Trying to lose weight is seriously the worst. As one of many women in the US, I have always struggled with my weight. My friends were/are so little and cute, and I am the towering large woman bopping along behind. So much fun being the fat friend. I always struggled to lose weight,
Early on, I was picked on a lot for being bigger. Once my teacher made me and a mean boy sit in the hall because he called me fat and made fun of me. Christian schools make you talk it out alone in the hallway together… the one time you were alone with the opposite sex – when both of you hate each other so nothing could possibly happen.
That was the moment I think I decided to be a sassy child. He told me the fact we were out there wasn’t going to change anything. I can still see his little face, and feel the tears welling up, when I decided screw it. Fourth grade version of screw it. Looking back, I don’t remember what I said, but it was along the lines of “Welp, you’re going to suck either way, so I don’t care.” Left him standing alone in the hall, too hurt to look back, annoyed but not wanting to get punished for clobbering him. When we transferred out of the small Christian school into public school, I was overjoyed – isn’t it sad that PUBLIC school is nicer than Christian School?? Apparently they need some more Jesus.
So it continued…
I remember trying to lose weight in a million ways. Atkins, calorie counting, Weight Watchers, etc. My sister did crazy stuff that made her weak, but yeah, she lost the weight. For me, the most effective diet was college – walking uphill LITERALLY both ways. Walking to each class and staying active with a friend was easy. I didn’t gain the freshman fifteen, I lost it! It was amazing.
After college, I gained a lot more weight, stress, depression, and blah reasons for gaining weight. Seriously, do you really care why?! I don’t – I just kept gaining weight, did nothing, got more depressed, whatever.
Eventually, I came to like my body a little more. I found men that loved how I looked, and showered me with compliments and I liked it. But I realized… that is not what happy is. I am tired of not being 100% happy.
Lose Weight in the 18
Lose weight – an amazing goal… but in order for me to be successful, it couldn’t be just trying to lose weight. It had to be more. So for 2018, I started a new lifestyle, and 23 days in, I am going strong. Down 6 lbs so far this month, cut pop to just drinking water, eating healthy whole foods, and following the new Weight Watchers. Wanting to lose weight and be healthy are my two goals.

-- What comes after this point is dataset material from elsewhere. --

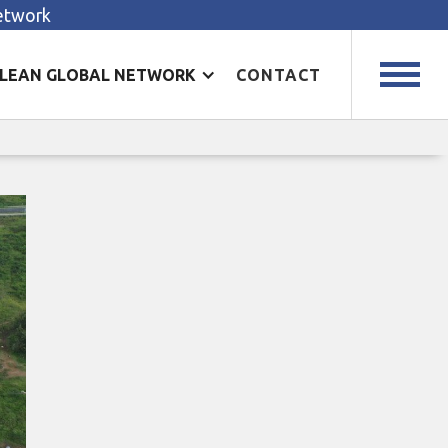
Network
LEAN GLOBAL NETWORK
CONTACT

I tried keto, and I did well for the first two weeks – then I realized I would NEVER stick with it long-term. Do you know how hard it is to not eat bread when you are not a GF person? The resolve of the people who stay away from gluten is admirable. If I was going to stick with something, it had to be a lifestyle change, so I switched to healthy, natural foods. The freedom of Weight Watchers helps me, and makes me feel free to live. Already I feel happier, more capable. I feel in control, and ready to take on other challenges. One is going to be this blog.
I never wanted to talk about my weight on my blog. Talking about my weight meant that others would read my stories, and factor my weight into them. I decided to no longer filter this blog. My posts are going to be about my break ups, trying to lose weight, and anything else that feels good. Trying to hide who I am feels like a sham, and I am over it. We all experience wins and loses, why not share them all? So, here I am and here we go.